Even revisions for the last two months were disappointing: the economy added 194,000 jobs in March, rather than the previously reported 221,000, and April's count was downgraded to 232,000 from 244,000. Economists say the economy needs to add 350,000 to 400,000 jobs each month for the next three years to bring unemployment down to around 6 percent.
Today's news was foreshadowed by a report from Automatic Data Processing, Inc., a private-sector job-count known as the ADP report. It showed private payrolls increased only 38,000 in May, far below expectations of 175,000.

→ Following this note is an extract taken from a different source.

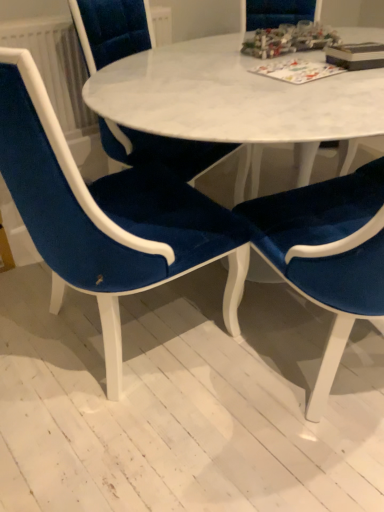 Locate an element on the screen. The image size is (384, 512). vacant space that's between velvet blue chair at lower left, which is the 1th chair from left to right, and velvet blue chair at center, the third chair positioned from the left is located at coordinates (222, 374). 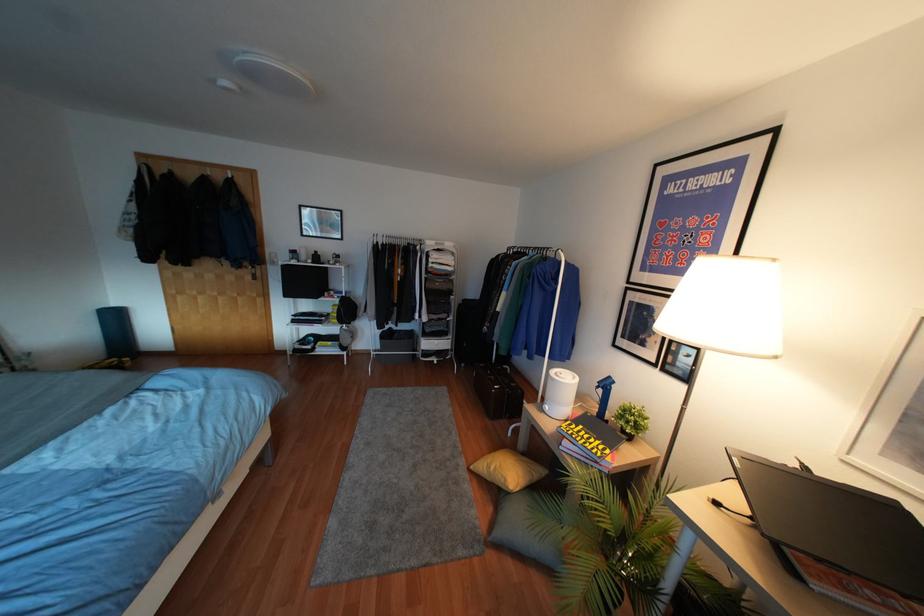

That prompted economists to decrease their estimates for today's report from the Labor Department. Economists at High Frequency Economics, a research and analysis firm, dropped their forecast to an increase of 75,000 jobs rather than their previous estimate of 175,000—and that included a one-time boost from McDonald's, which hired 62,000 workers mid-April. While other revisions weren't quite as extreme, most reflected the same cautious sentiment. Even considering those revisions, May's report fell short.
The disheartening forecasts go beyond this month. The Conference Board, a non-profit business-research organization, predicts the unemployment rate will only drop to 8.5 percent by the end of 2012. "The chances of finding a job are likely to remain difficult in the next year and a half," says Gad Levanon, the group's associate director of macroeconomic research.
That's not what job seekers want to hear. Nearly three-quarters of unemployed job hunters (as opposed to those who have a job but are looking for something better) feel less encouraged about their ability to find jobs than when they started looking, according to a survey Angrisani completed recently with The Research Intelligence Group. Fifty-eight percent of the 400 households that participated reported companies are not hiring, and 54 percent said prospective employers say their skills aren't adequate or don't match the job requirements. "We're seeing the economy not move to the next level," Angrisani says.